À l’intérieur du télescope avec Caroline Corbasson

Caroline Corbasson est une jeune artiste confirmée, finaliste du Prix Découverte 2016 des Amis du Palais de Tokyo – dont les résultats finaux seront connus le 4 janvier. Nous avions déjà parlé de son travail ici, et cette fois-ci, intrigués et curieux, nous sommes allés la rencontrer au ZA sous la Canopée des Halles. Nous avons parlé de ses nouveaux travaux, mais aussi collaborations, démocratisation et artisanat dans l’art aujourd’hui. Rencontre.

Stardust, 2016, Charbon sur papier, 150 x 210 cm Interplanetary dust viewed under electron microscope Courtesy the artist and Galerie Laurence Bernard
Stardust, 2016, charbon sur papier,
150 x 210 cm
Interplanetary dust viewed under electron microscope
Courtesy the artist and galerie Laurence Bernard

Manifesto XXI – Pour commencer, comment t’es-tu retrouvée à « faire de l’art » ?

Caroline Corbasson : Alors j’ai commencé à dessiner très petite. C’est une pratique qui m’a vraiment suivie, et c’est par le dessin finalement que j’ai été amenée vers les études d’art, tout simplement. Mais j’ai une passion parallèle, les sciences – qui à première vue peut paraître un peu paradoxale. C’est elle qui me nourrit le plus.

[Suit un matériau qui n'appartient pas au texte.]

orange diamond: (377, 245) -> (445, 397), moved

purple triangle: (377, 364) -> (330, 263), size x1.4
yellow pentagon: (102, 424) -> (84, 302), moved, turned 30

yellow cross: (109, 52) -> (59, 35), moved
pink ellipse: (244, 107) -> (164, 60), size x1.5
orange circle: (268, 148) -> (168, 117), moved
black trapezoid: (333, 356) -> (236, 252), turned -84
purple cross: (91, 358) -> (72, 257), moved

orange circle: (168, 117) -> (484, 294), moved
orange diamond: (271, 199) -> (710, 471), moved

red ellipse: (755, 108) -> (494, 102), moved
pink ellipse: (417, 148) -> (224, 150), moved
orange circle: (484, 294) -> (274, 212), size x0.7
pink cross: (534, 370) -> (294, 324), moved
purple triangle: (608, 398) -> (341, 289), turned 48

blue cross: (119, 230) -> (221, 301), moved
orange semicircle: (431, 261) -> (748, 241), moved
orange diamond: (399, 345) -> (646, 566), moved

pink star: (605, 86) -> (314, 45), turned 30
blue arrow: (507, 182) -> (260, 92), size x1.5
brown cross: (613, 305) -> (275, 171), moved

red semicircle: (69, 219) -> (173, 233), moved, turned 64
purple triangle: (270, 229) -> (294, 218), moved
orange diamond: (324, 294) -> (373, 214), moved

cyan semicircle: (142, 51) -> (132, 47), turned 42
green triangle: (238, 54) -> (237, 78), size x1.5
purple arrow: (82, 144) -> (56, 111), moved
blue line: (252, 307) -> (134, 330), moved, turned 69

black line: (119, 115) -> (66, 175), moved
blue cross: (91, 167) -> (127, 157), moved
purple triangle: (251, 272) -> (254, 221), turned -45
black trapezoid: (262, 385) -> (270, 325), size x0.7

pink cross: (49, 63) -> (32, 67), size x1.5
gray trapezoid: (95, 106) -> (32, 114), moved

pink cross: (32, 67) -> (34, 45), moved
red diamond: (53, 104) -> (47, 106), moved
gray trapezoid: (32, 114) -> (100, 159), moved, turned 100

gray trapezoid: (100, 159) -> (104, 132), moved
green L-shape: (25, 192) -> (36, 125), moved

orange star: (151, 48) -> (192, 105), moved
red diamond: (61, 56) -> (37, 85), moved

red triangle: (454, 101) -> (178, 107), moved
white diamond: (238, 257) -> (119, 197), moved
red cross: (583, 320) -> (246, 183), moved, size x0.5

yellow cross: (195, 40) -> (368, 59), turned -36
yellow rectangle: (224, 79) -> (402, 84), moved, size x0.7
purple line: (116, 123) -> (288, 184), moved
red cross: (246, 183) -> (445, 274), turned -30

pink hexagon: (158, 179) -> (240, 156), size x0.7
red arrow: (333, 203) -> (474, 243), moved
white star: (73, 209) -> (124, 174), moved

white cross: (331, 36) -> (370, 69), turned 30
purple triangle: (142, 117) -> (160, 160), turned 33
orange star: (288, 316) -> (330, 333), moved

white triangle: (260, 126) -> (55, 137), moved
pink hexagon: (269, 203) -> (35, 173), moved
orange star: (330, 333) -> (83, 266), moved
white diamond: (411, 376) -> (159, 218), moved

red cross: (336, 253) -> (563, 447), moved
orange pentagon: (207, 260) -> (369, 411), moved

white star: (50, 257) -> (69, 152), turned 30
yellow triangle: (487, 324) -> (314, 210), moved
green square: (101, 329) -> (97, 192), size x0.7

Comment en es-tu venue à te « spécialiser » dans l’espace ?

J’aime bien chercher ailleurs, en fait. Chercher ma matière première là où on l’attend le moins. Ce qui m’intéresse, c’est de sortir de ma zone de confort. Me confronter à un milieu scientifique – que finalement je ne connais pas puisque je n’ai pas fait d’études scientifiques – pour moi c’est fascinant : parce que j’ai tout à apprendre. Donc ça part d’une sorte de fascination un peu primitive qu’on a tous ; cette fascination-là est mon moteur et me pousse à explorer. C’est de ça que j’ai envie de parler dans mon travail.

On m’associe beaucoup à la science. C’est le sujet principal dans les interviews et les articles. Mais je ne vais pas non plus m’enfermer là-dedans. Je sens qu’il y a beaucoup de choses à y faire ; plus j’explore, et plus ça m’emmène vers des lieux auxquels je ne m’attendais pas. Je suis sur une belle lancée et j’ai envie d’aller loin dans cette voie, et chaque rencontre avec un scientifique m’y emmène.

Galileo - 2010
Galileo, 2010

C’était une de mes questions à suivre : tu travailles avec des scientifiques pour tes œuvres. Comment ça se passe ?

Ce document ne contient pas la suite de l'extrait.